Depending upon those results and the overall health of the patient surgery might be considered if it looks like a potentially curable kind. That often will require X-Rays to stage the disease first. Often that is a nuclear bone scan and a cat scan. There were some more advanced nuclear tests in study trials when I retired. I don't know if those panned out.

If those results show non-organ-confined disease (obvious spread outside the prostate) then curative sugery is out of the question, but sometimes there are debulking surgeries to help with the morbidity particularly if there is significant voiding trouble. Sometimes you do a pelvic lymph node dissection for both staging and to place metal staples around the prostate to make it easier for the radiation therapy to gauge the borders.

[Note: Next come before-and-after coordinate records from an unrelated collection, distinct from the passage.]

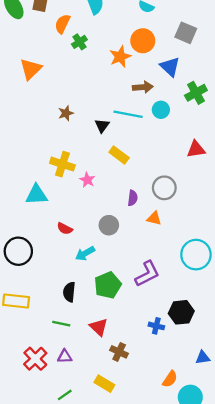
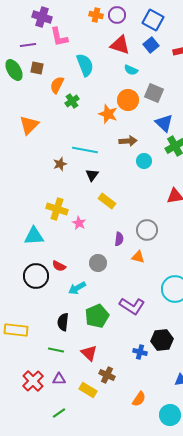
gray square: (186, 33) -> (154, 93), moved
orange star: (120, 57) -> (108, 114), turned -30
blue triangle: (170, 67) -> (164, 123), moved
cyan line: (128, 114) -> (85, 150), moved
black circle: (18, 251) -> (36, 276), moved
purple L-shape: (147, 274) -> (132, 306), turned 60
orange semicircle: (170, 379) -> (139, 399), moved
yellow rectangle: (104, 384) -> (88, 390), moved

There's a lot of potential things one might do.

With the Gleason Grade cancers, as the number gets higher, the more aggressive the cancer is. Low grade ones often just require observation. Sugically incurable ones typically get a combo of hormonal therapy plus or minus radiation, and there are many forms that either of those might take, possibly including castration. Some times the really higher grade ones get chemo as well (especially the anaplastic).

If you want your character to die quickly he should have the anaplastic variety. Those typically don't respond to anything and some people believe radiation might actually speed it up. Those are prostate cancers that are so mutated away from their original parent organ that they typically stop making the tumor markers (PSA). So when the blood tests are going down, it can be a bad sign particularly if the patient is clinically deteriorating. The anaplastic are typically more locally aggressive causing urinary and bowel obstruction and direct invasion of pelvic bones. The Gleasons tend to have widespread bone metasteses, causing bone pain and pathologic fractures with marrow invlovement leading to anemia, shortness of breath etc.

What do you want for your character?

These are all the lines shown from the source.